Sarfraz Manzoor 

Boss-onomics and how Bruce Springsteen got me out of Luton

Sarfraz Manzoor: I'm not surprised that The Boss inspires Australia's treasurer. Springsteen's lyrics have helped me at key points in my life
  
  

Bruce Springsteen
Bruce Springsteen's Prove it all Night 'gave me the courage to turn my back on an arranged marriage'. Photograph: Olycom SPA/Rex Features Photograph: Olycom SPA / Rex Features

In these uncertain times who can we look to for guidance on how to end the recession? The economists can't make up their minds and the political leaders seem out of their depth: is it time to call for The Boss? That's the conclusion reached by Australia's treasurer Wayne Swan, who has suggested the answer to the economic crisis could lie in following policies based on the lyrics of Bruce Springsteen. Swan revealed he liked to play Born to Run after giving the government's budget speech – not something one can easily imagine George Osborne doing. The Australian politician has been predictably attacked by critics. "It says everything about this government that it is guided by the principles of a rock singer," sneered Joe Hockey, a political opponent. Personally, I think Swan is on to something.

By coincidence he made his speech just as Springsteen concluded his European tour and I began a three-week run of my one-man show at the Edinburgh Festival. It is called The Boss Rules and its premise is that the road to a fulfilled life lies in applying lessons gleaned from the lyrics of Bruce Springsteen. In the comedy show, I take the audience on a jaunt through my life and demonstrate how at key moments Springsteen's lyrics helped me: Thunder Road showed me the way out of Luton, Prove it all Night gave me the courage to turn my back on an arranged marriage and so on. Like Swan, I also believe there isn't an answer in life that cannot be solved through Springsteen, and in the show I challenge the audience to tweet or tell me their dilemmas, which I attempt to solve using Springsteen songs.

When I first stumbled on to his music 25 years ago, being a Springsteen fan was desperately unfashionable.

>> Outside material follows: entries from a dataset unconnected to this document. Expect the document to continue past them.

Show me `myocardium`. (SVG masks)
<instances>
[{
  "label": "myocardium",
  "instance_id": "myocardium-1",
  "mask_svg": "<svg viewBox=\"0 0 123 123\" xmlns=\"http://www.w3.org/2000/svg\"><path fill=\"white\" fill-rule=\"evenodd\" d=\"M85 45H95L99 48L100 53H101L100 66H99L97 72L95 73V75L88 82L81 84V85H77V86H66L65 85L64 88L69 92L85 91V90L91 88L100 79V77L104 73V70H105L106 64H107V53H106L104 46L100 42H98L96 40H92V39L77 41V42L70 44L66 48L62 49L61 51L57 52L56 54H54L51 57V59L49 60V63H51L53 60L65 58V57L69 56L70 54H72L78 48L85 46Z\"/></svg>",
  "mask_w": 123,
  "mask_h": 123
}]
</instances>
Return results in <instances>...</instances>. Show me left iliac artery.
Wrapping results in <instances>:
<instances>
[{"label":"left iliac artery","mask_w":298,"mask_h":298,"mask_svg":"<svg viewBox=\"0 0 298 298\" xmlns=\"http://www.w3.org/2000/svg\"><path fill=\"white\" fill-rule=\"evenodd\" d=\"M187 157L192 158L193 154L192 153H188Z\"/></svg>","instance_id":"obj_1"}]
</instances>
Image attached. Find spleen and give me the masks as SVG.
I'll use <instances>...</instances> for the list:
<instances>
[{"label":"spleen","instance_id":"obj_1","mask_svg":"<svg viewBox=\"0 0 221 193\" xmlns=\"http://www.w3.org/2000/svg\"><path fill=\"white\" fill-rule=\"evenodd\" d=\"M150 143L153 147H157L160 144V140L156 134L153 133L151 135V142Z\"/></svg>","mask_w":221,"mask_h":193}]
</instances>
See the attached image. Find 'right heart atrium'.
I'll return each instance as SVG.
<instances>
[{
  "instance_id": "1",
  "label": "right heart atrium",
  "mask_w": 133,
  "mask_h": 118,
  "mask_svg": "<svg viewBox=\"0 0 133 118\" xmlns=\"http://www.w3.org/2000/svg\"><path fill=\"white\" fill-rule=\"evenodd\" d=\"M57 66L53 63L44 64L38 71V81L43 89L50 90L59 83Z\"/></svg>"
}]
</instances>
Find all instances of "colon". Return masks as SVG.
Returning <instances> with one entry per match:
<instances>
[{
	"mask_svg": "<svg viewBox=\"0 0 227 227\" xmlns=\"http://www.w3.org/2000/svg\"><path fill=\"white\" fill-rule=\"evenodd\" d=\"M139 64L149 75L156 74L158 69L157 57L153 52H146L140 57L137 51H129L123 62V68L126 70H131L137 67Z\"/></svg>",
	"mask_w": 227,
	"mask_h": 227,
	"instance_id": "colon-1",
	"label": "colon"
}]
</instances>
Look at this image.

Now he is almost beyond any serious criticism. This week's New Yorker features an epic 15,000-word Springsteen profile written by its editor David Remnick. "The Springsteen generation", as Swan calls it, is now in power in media and politics, a fact not without irony: an artist whose songs chronicle the lives of the marginalised powerless is now lionised by the mainstream elite.

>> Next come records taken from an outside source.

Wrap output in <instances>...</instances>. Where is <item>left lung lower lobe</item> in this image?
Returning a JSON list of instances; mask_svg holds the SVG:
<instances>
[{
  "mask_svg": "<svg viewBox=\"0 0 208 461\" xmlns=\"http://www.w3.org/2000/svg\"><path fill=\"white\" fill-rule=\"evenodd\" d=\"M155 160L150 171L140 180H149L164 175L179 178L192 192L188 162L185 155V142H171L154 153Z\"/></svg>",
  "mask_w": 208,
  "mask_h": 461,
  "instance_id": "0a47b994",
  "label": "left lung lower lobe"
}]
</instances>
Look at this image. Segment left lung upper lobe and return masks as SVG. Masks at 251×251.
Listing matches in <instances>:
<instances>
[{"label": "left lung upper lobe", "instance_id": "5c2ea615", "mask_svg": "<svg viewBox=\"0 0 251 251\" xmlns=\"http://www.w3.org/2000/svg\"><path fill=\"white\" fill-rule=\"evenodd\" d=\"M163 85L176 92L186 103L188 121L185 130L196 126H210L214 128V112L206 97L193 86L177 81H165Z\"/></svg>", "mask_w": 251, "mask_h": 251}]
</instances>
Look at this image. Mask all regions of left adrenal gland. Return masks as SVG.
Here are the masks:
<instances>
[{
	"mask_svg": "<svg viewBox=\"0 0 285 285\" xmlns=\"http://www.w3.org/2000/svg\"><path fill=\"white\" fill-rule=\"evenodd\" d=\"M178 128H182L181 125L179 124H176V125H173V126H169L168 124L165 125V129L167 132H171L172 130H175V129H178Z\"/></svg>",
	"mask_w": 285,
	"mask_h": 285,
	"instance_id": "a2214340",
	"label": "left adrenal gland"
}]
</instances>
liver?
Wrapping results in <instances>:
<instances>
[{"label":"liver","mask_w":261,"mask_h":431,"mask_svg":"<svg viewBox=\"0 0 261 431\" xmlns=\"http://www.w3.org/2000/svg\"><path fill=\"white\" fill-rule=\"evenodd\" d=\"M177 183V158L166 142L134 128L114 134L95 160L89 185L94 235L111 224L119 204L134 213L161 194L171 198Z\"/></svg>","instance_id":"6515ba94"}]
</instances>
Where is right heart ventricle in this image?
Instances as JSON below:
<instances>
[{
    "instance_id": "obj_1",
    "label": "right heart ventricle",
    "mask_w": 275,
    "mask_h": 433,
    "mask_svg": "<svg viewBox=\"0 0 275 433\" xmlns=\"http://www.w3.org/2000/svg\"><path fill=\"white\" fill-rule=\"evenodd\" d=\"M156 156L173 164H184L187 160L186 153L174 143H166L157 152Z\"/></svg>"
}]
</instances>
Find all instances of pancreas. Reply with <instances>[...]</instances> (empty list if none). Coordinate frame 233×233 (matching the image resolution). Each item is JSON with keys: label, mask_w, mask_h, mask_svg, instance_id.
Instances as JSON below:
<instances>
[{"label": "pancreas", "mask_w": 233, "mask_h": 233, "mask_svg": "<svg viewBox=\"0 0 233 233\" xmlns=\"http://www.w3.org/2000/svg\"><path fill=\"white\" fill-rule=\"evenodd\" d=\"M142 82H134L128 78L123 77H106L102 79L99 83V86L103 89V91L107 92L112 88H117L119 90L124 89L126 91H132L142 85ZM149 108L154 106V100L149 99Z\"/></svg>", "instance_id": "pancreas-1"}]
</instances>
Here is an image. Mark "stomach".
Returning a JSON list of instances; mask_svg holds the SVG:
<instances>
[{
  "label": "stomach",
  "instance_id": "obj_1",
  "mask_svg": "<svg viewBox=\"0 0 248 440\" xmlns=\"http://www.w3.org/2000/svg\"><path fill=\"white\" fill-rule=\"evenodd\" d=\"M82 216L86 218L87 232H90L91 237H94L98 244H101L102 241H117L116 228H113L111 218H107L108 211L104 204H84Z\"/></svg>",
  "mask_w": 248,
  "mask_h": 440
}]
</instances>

There is a story about when John Steinbeck first heard Woody Guthrie's song Tom Joad which was based on Steinbeck's The Grapes of Wrath. "You little bastard," Steinbeck wrote in a letter to the folk singer, "how could you say in a few verses what it took me an entire novel to say?" Guthrie's gift is also Springsteen's talent – the ability to compress big thoughts into a small number of words and to articulate the hopes and inspire the dreams of ordinary people. Springsteen has arguably been more successful in that than most political leaders which is why so many of us turn to his words in times of doubt and darkness. It was Mike Appel, Springsteen's first manager, who back in the early 1970s said that "Bruce Springsteen isn't a rock act – he's a religion." At the time it sounded like empty bluster, today, not so much.